Sir Alex Ferguson has encouraged coaches to learn their trade and use imagination during a special appearance at the tenth UEFA Coach Education Workshop.
The two-time UEFA Champions League winner spoke to coaches, coach educators and technical directors from UEFA's 54 member associations on the last day of the event in Budapest, which aimed to raise the bar for coaching across Europe, telling them that coaches should face the toughest situations in order to attain the highest standards.
"I think the more difficult you make the challenge of being a top coach, well that's a challenge that any coach should take because if you're successful that way then you'll be successful anyway," Sir Alex told delegates. "Sometimes it's about inspiring to make players better than they are and the best that they could have been.
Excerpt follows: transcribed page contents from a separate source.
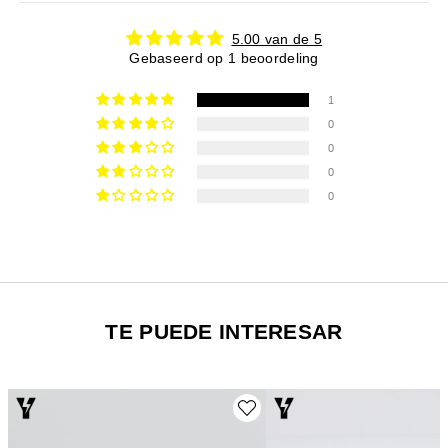
5.00 van de 5
Gebaseerd op 1 beoordeling
1
0
0
0
0
TE PUEDE INTERESAR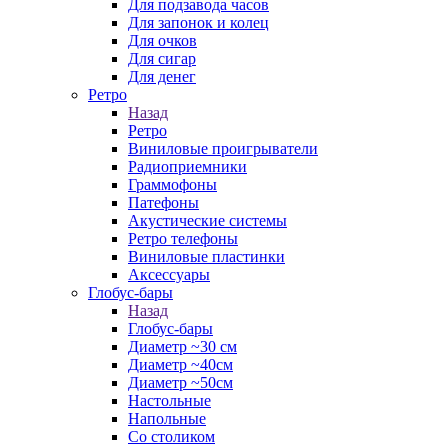
Для подзавода часов
Для запонок и колец
Для очков
Для сигар
Для денег
Ретро
Назад
Ретро
Виниловые проигрыватели
Радиоприемники
Граммофоны
Патефоны
Акустические системы
Ретро телефоны
Виниловые пластинки
Аксессуары
Глобус-бары
Назад
Глобус-бары
Диаметр ~30 см
Диаметр ~40см
Диаметр ~50см
Настольные
Напольные
Со столиком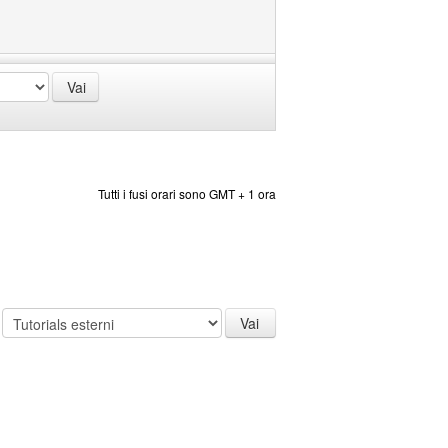
Tutti i fusi orari sono GMT + 1 ora
: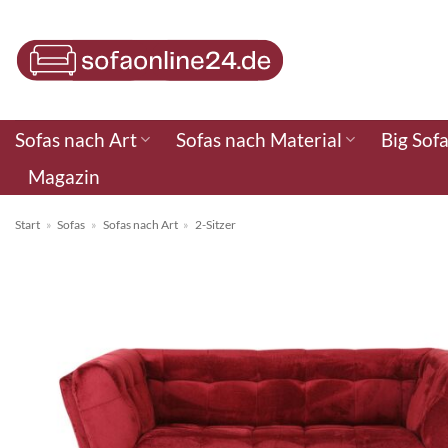
Zum
Inhalt
springen
Sofas nach Art
Sofas nach Material
Big Sof
Magazin
Start
»
Sofas
»
Sofas nach Art
»
2-Sitzer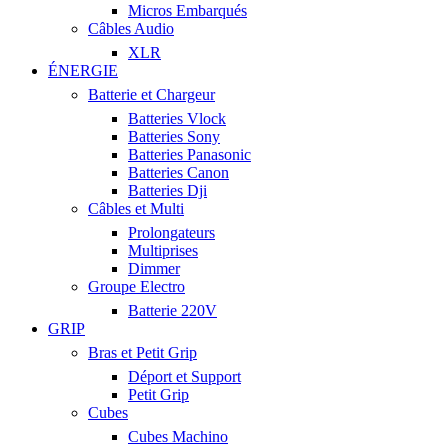
Micros Embarqués
Câbles Audio
XLR
ÉNERGIE
Batterie et Chargeur
Batteries Vlock
Batteries Sony
Batteries Panasonic
Batteries Canon
Batteries Dji
Câbles et Multi
Prolongateurs
Multiprises
Dimmer
Groupe Electro
Batterie 220V
GRIP
Bras et Petit Grip
Déport et Support
Petit Grip
Cubes
Cubes Machino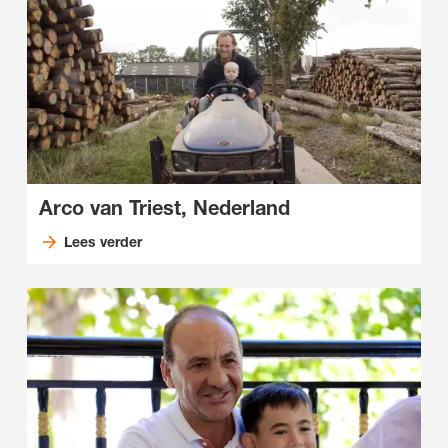
Arco van Triest, Nederland
Lees verder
On the football field, it's generally a player with character who wins the match."
Ferguson decided to set out on the pathway to being an elite coach at the age of 23 and while noting the change in many areas of coach education in almost half a century since, he told a session chaired by UEFA's chief technical officer Ioan Lupescu that many factors remained the same in the composition of a successful coach.
"Back then, I thought I had plenty of time but when I got involved, it became competitive for me," added Sir Alex, who retired from managing Manchester United FC in May after over 26 years in charge. "I made sure I got my coaching badges and to listen and observe how the well-established coaches went about their jobs. Getting the knowledge of running a training session was important and I got one of the best pieces of advice: use your imagination when looking at how to add to a player's profile. Try to think what would inspire players."
Among the key themes of the workshop were communication and dealing with back-room staff, both topics that Sir Alex discussed during the question and answer session on Thursday.
"Three things are very important when you are working with them: work ethic, loyalty, philosophy. You all have to be singing the same tune, no matter how bad the tune is. It's important that your people agree with you and the way that we at [Manchester] United wanted to play, that was very important. My attitude to a game of football: never give in. At half-time in a game of football, if you're behind, never give in.
"The human beings I've dealt with are far more fragile than the human beings of 30 years ago. And I say that in a good sense because they're coming from better conditions. I couldn't lose my temper the way I did back then with people nowadays! Also, what has become very dominant in the English game is the culture of players from different countries – at United I think there are people from 20 different nationalities and that's a challenge because people from different cultures have to be addressed and you have to make sure they are comfortable in their environment because it's a results industry and you need to get the best out of them."
The focus had been on communication during the morning sessions as well, with neurological expert Werner Mickler presenting information on improving interaction both to and from the coach. "In coaching, self-developed solutions are more effective," he told delegates. "In that way, solutions are better recognised and understood. It means that the most important thing [for a coach] is often not finding the answers but how you set the questions to enable the players to figure things out for themselves."
Effective communication was also the subject of a practical session held at the Hungarian Football Federation (MLSZ) technical centre. Dany Ryser, former U17 world champion coach, led the practical session and interacted with Werner Mickler. This came on the final day of a gathering which, for the first time, merged the theoretical and practical aspects of coach education which had previously been dealt with at separate events.